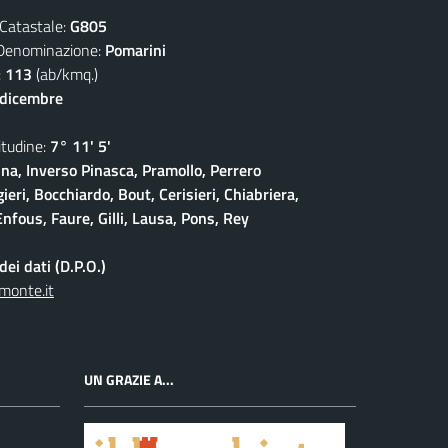
atastale:
G805
nominazione:
Pomarini
:
113
(ab/kmq.)
 dicembre
udine:
7° 11' 5'
na, Inverso Pinasca, Pramollo, Perrero
eri, Bocchiardo, Bout, Cerisieri, Chiabriera,
nfous, Faure, Gilli, Lausa, Pons, Rey
ei dati (D.P.O.)
monte.it
UN GRAZIE A...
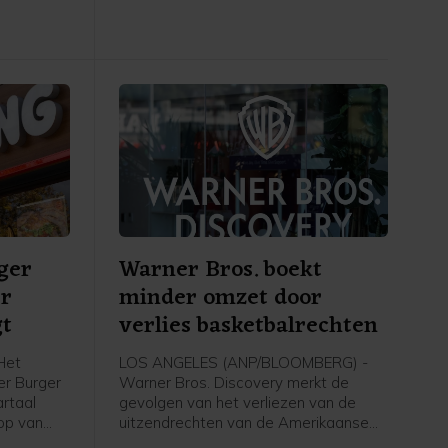
thuisbezorgd, bijvoorbeeld een koffer
of barbecue. Bankrekeningen,
betaalgegevens, spaargelden,
financiële gegevens of inloggegevens
van klanten en de systemen van ING
zouden er niet bij betrokken zijn.
ger
Warner Bros. boekt
er
minder omzet door
gt
verlies basketbalrechten
Het
LOS ANGELES (ANP/BLOOMBERG) -
er Burger
Warner Bros. Discovery merkt de
artaal
gevolgen van het verliezen van de
op van
uitzendrechten van de Amerikaanse
 van zijn
basketbalcompetitie en het uitblijven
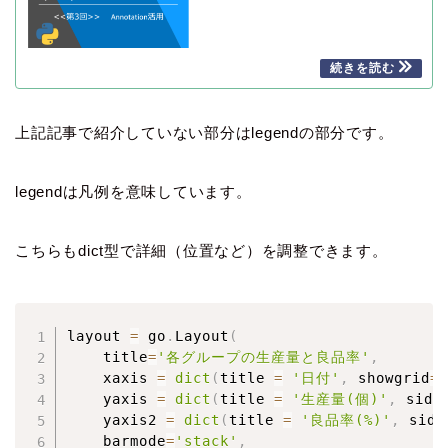
上記記事で紹介していない部分はlegendの部分です。
legendは凡例を意味しています。
こちらもdict型で詳細（位置など）を調整できます。
layout 
=
 go
.
Layout
(
    title
=
'各グループの生産量と良品率'
,
    xaxis 
=
dict
(
title 
=
'日付'
,
 showgrid
=
F
    yaxis 
=
dict
(
title 
=
'生産量(個)'
,
 side
    yaxis2 
=
dict
(
title 
=
'良品率(%)'
,
 side
    barmode
=
'stack'
,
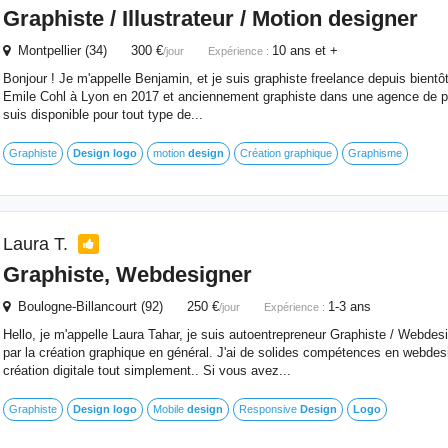
Graphiste / Illustrateur / Motion designer
Montpellier (34) 300 €
10 ans et +
/jour
Expérience :
Bonjour ! Je m'appelle Benjamin, et je suis graphiste freelance depuis bientôt
Emile Cohl à Lyon en 2017 et anciennement graphiste dans une agence de pro
suis disponible pour tout type de...
Graphiste
Design
logo
motion
design
Création graphique
Graphisme
Laura T.
Graphiste, Webdesigner
Boulogne-Billancourt (92) 250 €
1-3 ans
/jour
Expérience :
Hello, je m'appelle Laura Tahar, je suis autoentrepreneur Graphiste / Webdes
par la création graphique en général. J'ai de solides compétences en webdes
création digitale tout simplement.. Si vous avez...
Graphiste
Design
logo
Mobile
design
Responsive
Design
Logo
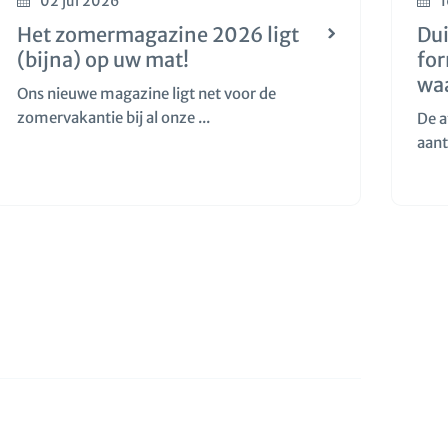
02 jul 2026
1
Het zomermagazine 2026 ligt
Dui
(bijna) op uw mat!
fo
wa
Ons nieuwe magazine ligt net voor de
zomervakantie bij al onze ...
De a
aant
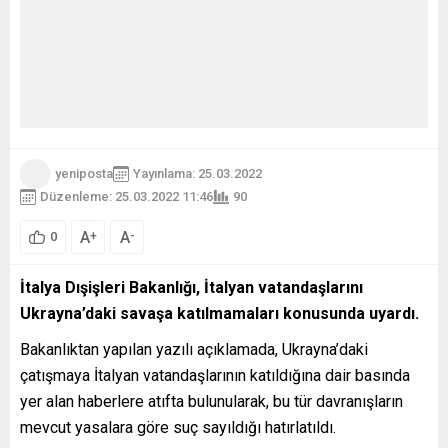
yeniposta
Yayınlama: 25.03.2022
Düzenleme: 25.03.2022 11:46
90
A
A
+
-
0
İtalya Dışişleri Bakanlığı, İtalyan vatandaşlarını
Ukrayna’daki savaşa katılmamaları konusunda uyardı.
Bakanlıktan yapılan yazılı açıklamada, Ukrayna’daki
çatışmaya İtalyan vatandaşlarının katıldığına dair basında
yer alan haberlere atıfta bulunularak, bu tür davranışların
mevcut yasalara göre suç sayıldığı hatırlatıldı.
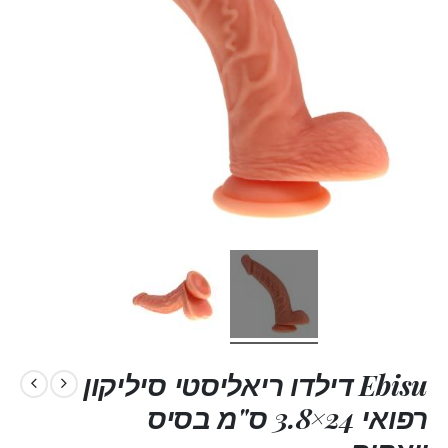
Ebisu דילדו ריאליסטי סיליקון
רפואי 24×3.8 ס"מ בסיס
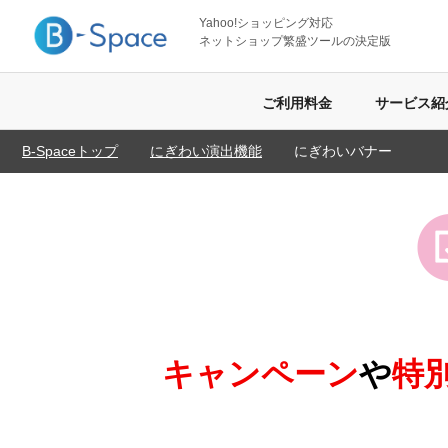
Yahoo!ショッピング対応
ネットショップ繁盛ツールの決定版
ご利用料金
サービス紹
B-Spaceトップ
にぎわい演出機能
にぎわいバナー
キャンペーン
や
特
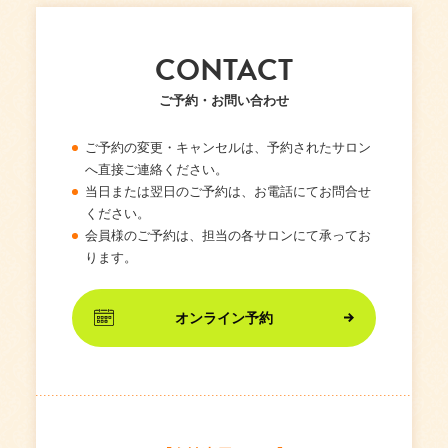
CONTACT
ご予約・お問い合わせ
ご予約の変更・キャンセルは、予約されたサロン
へ直接ご連絡ください。
当日または翌日のご予約は、お電話にてお問合せ
ください。
会員様のご予約は、担当の各サロンにて承ってお
ります。
オンライン予約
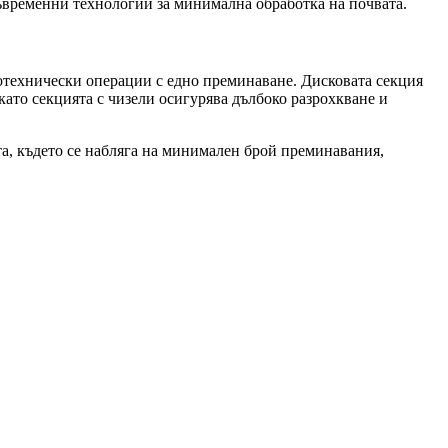
ъвременни технологии за минимална обработка на почвата.
ротехнически операции с едно преминаване. Дисковата секция
като секцията с чизели осигурява дълбоко разрохкване и
, където се набляга на минимален брой преминавания,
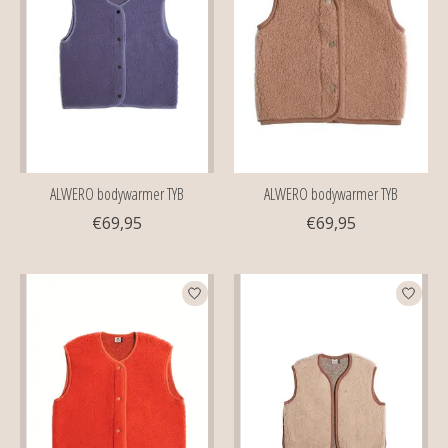
ALWERO bodywarmer TYB
ALWERO bodywarmer TYB
€69,95
€69,95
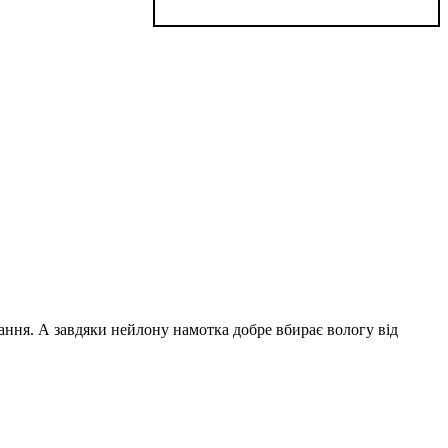
вання. А завдяки нейлону намотка добре вбирає вологу від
# # # #
== PROBLEM REQUIREMENTS ==
Take only the lines above from the one that has "Yayınlama: 25.03.2022" through the one that has "ротехнически операции с" and reproduce them exactly, omitting any pictures.

== SOLUTION TO THIS EXERCISE ==
Yayınlama: 25.03.2022
Düzenleme: 25.03.2022 11:46
90
A
A
+
-
0
İtalya Dışişleri Bakanlığı, İtalyan vatandaşlarını
Ukrayna’daki savaşa katılmamaları konusunda uyardı.
Bakanlıktan yapılan yazılı açıklamada, Ukrayna’daki
çatışmaya İtalyan vatandaşlarının katıldığına dair basında
yer alan haberlere atıfta bulunularak, bu tür davranışların
mevcut yasalara göre suç sayıldığı hatırlatıldı.
Ebisu דילדו ריאליסטי סיליקון
רפואי 24×3.8 ס"מ בסיס
Yahoo!ショッピング対応
ネットショップ繁盛ツールの決定版
ご利用料金
サービス紹
B-Spaceトップ
にぎわい演出機能
にぎわいバナー
キャンペーン
や
特
CONTACT
ご予約・お問い合わせ
ご予約の変更・キャンセルは、予約されたサロン
へ直接ご連絡ください。
当日または翌日のご予約は、お電話にてお問合せ
ください。
会員様のご予約は、担当の各サロンにて承ってお
ります。
オンライン予約
ъвременни технологии за минимална обработка на почвата.
ротехнически операции с едно преминаване. Дисковата секция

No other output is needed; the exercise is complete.